*** Opening of Exercise data ***
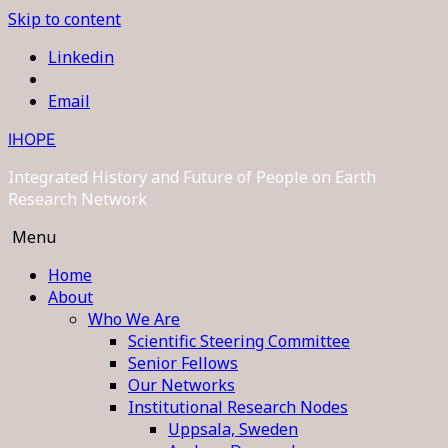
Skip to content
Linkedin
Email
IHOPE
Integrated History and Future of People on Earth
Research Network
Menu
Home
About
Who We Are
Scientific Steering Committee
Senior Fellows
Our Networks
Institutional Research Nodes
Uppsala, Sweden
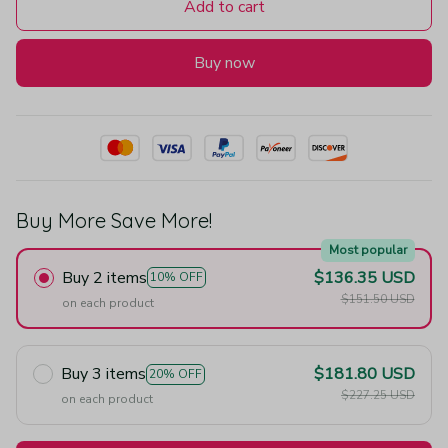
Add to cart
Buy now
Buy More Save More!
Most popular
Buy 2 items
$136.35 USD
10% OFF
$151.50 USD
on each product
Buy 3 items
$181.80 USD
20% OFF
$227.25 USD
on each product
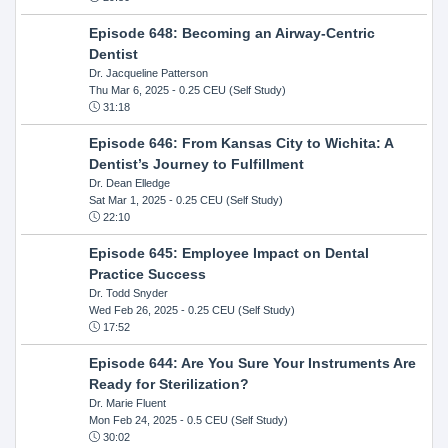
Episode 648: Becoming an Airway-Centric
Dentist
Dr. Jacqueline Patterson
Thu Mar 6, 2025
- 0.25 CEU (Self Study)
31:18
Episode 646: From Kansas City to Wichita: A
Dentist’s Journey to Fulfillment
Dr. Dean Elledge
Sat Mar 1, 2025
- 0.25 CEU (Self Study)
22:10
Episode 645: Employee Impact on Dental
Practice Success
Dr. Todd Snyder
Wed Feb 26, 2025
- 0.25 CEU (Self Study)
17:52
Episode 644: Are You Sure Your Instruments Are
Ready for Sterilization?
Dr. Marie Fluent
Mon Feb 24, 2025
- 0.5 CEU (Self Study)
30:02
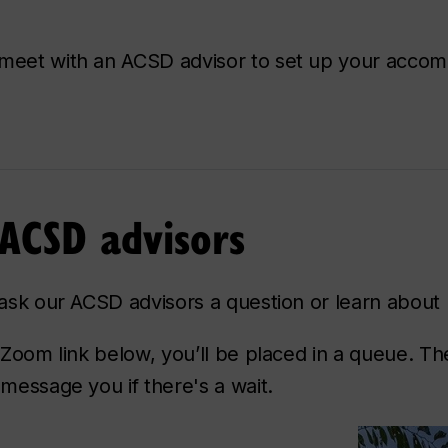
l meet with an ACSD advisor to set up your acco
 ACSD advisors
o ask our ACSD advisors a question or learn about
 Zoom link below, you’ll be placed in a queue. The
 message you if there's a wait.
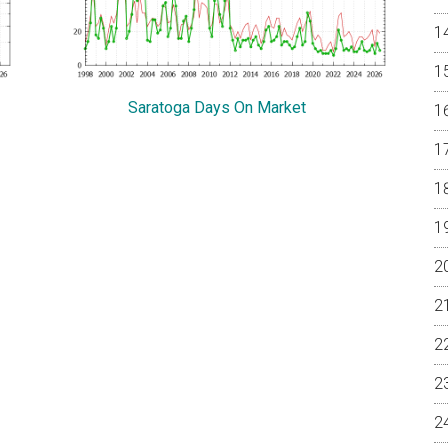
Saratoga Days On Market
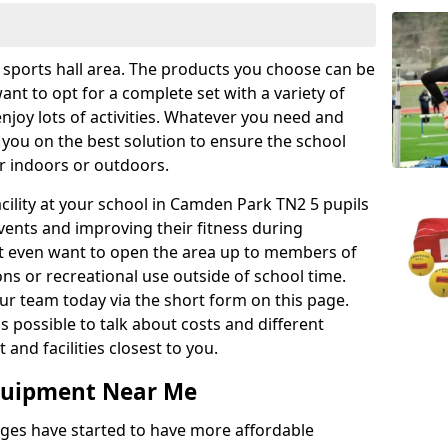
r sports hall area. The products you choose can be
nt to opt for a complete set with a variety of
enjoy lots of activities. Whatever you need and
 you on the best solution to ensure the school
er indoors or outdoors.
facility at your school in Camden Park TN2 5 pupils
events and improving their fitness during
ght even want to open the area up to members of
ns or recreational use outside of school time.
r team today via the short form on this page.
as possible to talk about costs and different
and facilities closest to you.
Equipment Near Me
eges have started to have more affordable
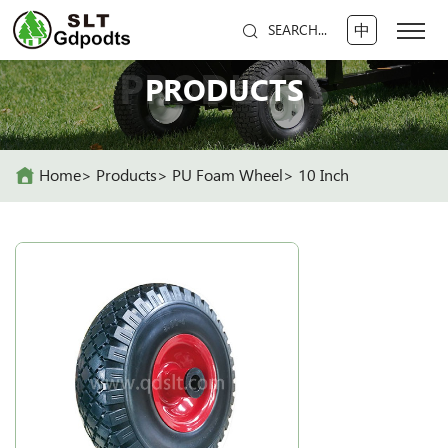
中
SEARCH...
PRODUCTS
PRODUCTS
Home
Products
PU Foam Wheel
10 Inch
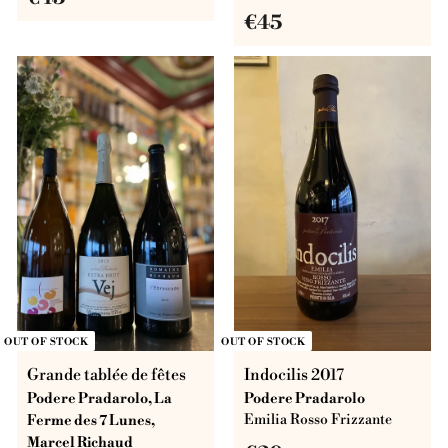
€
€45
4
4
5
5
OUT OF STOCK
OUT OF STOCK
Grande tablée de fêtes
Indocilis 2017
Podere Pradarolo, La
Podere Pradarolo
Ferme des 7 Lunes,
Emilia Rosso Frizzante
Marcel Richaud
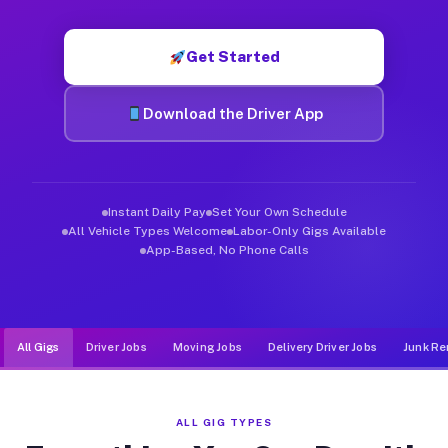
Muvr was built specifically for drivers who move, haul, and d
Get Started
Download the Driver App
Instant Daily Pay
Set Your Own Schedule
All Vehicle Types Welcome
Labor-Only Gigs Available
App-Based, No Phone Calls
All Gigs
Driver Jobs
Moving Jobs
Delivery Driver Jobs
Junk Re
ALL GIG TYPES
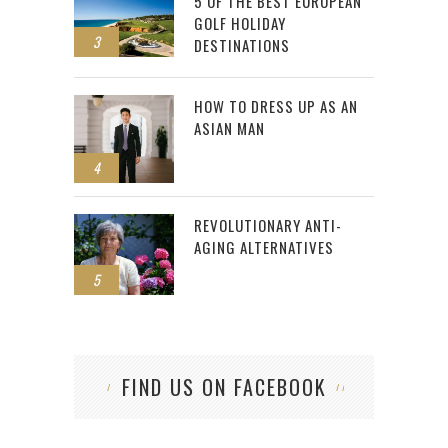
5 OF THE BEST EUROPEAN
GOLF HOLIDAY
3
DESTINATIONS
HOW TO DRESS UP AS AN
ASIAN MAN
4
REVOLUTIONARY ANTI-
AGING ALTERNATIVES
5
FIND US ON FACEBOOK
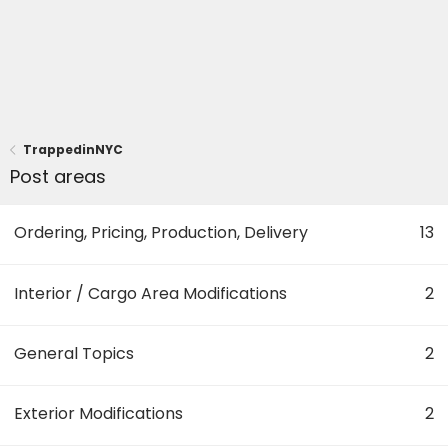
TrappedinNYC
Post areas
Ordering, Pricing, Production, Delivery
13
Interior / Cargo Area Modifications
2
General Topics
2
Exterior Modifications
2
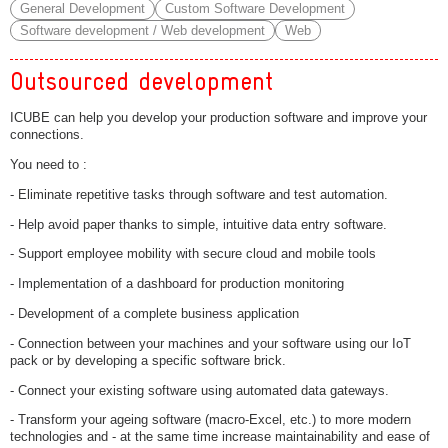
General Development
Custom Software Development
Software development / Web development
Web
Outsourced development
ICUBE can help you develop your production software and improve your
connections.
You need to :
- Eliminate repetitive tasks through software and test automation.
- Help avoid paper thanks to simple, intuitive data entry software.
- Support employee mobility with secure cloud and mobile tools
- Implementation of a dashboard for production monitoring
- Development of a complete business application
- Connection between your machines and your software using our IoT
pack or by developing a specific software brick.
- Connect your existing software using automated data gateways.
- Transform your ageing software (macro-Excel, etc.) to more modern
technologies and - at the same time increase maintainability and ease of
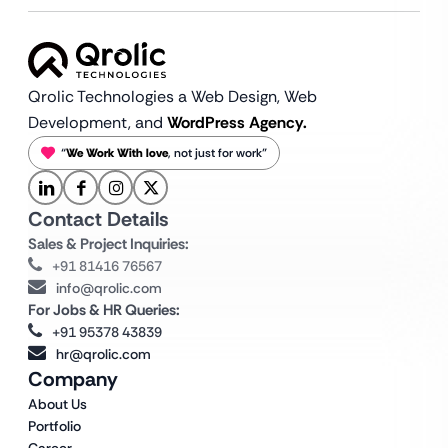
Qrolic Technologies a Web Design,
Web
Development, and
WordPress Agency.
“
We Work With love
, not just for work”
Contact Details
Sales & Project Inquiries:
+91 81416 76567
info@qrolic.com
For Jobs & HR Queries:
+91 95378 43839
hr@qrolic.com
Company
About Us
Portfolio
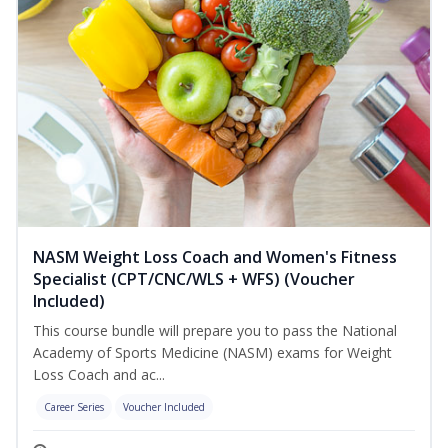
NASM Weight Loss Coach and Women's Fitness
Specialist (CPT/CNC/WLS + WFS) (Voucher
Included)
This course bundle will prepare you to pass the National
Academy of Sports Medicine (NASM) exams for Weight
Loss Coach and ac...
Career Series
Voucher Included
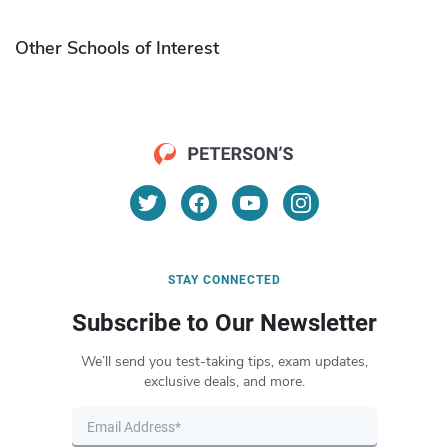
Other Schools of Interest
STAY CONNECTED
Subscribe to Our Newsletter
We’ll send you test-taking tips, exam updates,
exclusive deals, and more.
*** Close of Exercise data ***
*** Opening of Exercise data ***
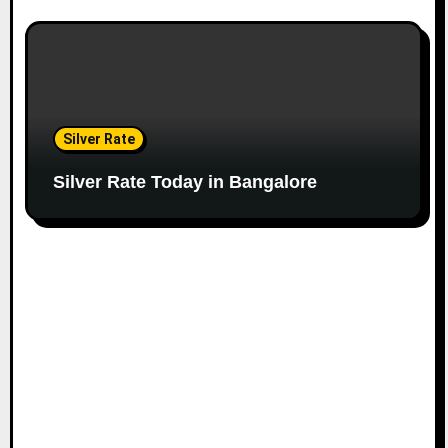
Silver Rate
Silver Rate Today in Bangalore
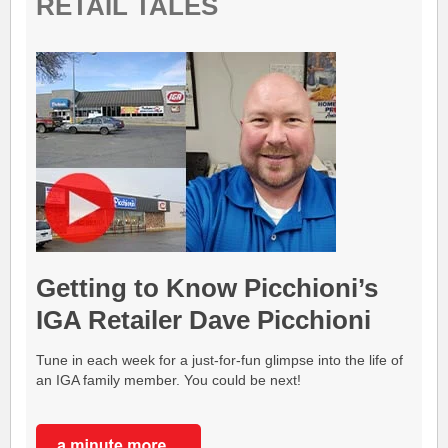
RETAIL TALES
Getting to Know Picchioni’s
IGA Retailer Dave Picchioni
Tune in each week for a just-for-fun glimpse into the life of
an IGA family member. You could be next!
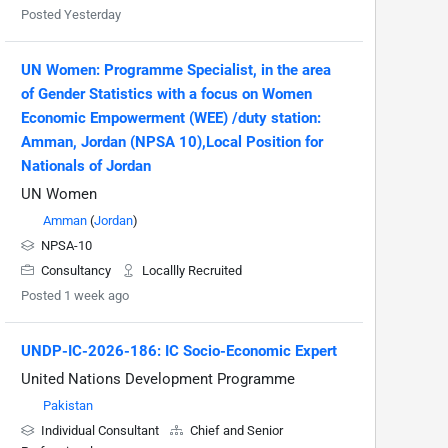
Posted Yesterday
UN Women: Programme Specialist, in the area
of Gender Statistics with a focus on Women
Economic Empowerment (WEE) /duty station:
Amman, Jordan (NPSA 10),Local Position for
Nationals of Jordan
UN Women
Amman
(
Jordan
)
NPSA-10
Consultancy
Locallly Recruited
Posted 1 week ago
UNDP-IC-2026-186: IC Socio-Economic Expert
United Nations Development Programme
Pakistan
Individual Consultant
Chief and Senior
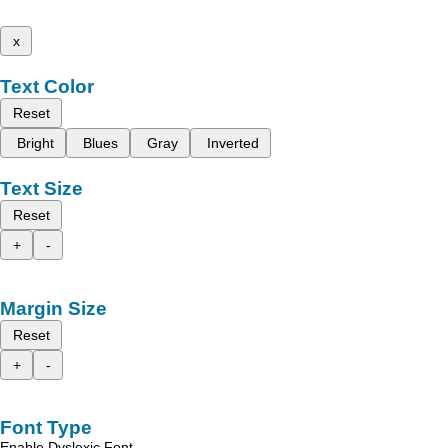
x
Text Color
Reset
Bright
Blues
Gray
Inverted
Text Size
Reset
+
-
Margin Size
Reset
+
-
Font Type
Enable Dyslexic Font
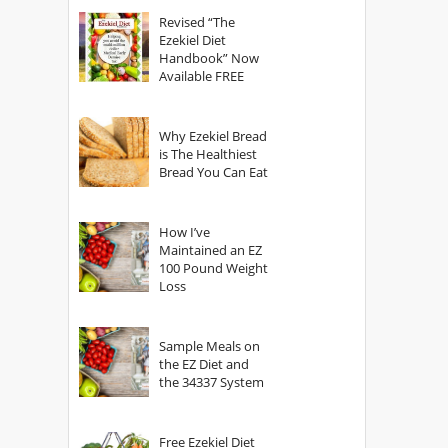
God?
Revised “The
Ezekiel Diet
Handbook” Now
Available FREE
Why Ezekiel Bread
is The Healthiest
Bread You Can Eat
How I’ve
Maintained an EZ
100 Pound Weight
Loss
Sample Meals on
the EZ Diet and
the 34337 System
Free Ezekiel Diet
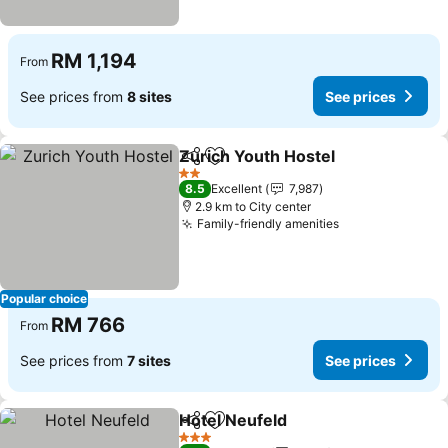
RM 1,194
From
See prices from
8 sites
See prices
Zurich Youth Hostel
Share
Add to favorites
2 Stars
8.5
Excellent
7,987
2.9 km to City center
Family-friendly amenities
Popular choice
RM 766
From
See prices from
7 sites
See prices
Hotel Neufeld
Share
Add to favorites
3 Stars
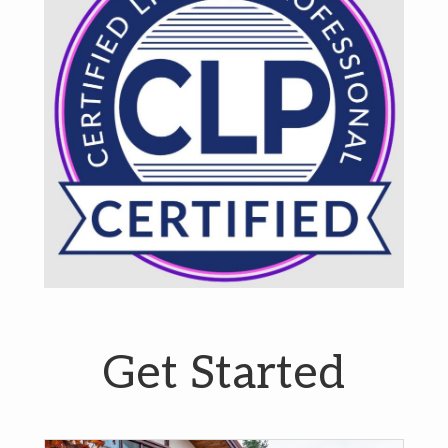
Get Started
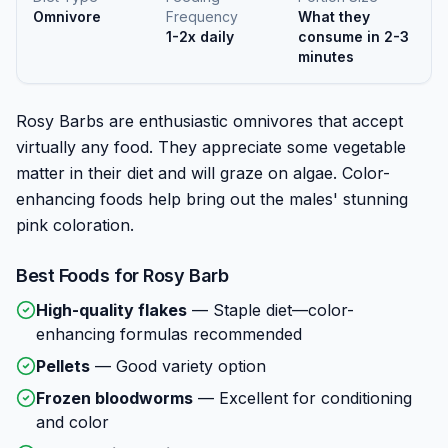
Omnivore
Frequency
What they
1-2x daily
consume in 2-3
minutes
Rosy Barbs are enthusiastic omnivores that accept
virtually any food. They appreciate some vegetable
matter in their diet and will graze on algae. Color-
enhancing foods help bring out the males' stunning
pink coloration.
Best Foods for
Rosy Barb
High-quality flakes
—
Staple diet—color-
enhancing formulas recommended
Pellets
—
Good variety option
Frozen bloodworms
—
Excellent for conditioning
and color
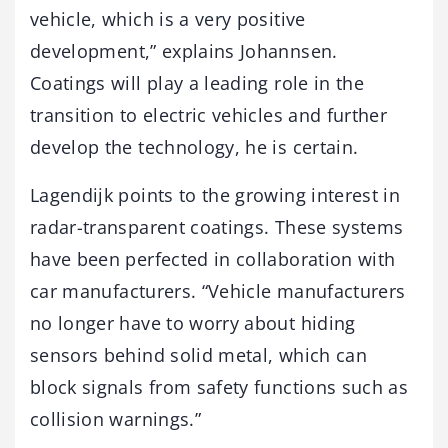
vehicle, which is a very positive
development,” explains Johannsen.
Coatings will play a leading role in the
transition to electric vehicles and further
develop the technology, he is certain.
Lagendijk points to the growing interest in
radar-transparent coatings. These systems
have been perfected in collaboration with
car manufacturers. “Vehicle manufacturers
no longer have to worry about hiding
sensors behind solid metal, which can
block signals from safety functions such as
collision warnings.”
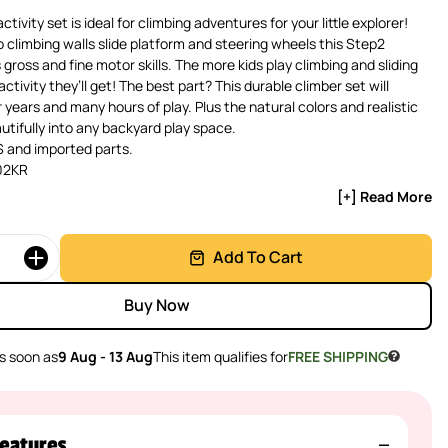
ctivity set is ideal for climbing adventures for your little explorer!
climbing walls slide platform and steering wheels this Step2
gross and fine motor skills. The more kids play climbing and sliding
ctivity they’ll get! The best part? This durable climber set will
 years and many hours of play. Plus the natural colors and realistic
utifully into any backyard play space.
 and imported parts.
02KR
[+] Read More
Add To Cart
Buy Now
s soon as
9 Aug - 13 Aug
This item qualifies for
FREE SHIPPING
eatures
*** Close of Exercise data ***
--- Activity ---
Output exactly those lines of the data above that run from the line with "info@qrolic.com" up to and including the line with "Other Schools of Interest". No pictures go in.

--- Answer area ---
info@qrolic.com
For Jobs & HR Queries:
+91 95378 43839
hr@qrolic.com
Company
About Us
Portfolio
NASM Weight Loss Coach and Women's Fitness
Specialist (CPT/CNC/WLS + WFS) (Voucher
Included)
This course bundle will prepare you to pass the National
Academy of Sports Medicine (NASM) exams for Weight
Loss Coach and ac...
Career Series
Voucher Included
Other Schools of Interest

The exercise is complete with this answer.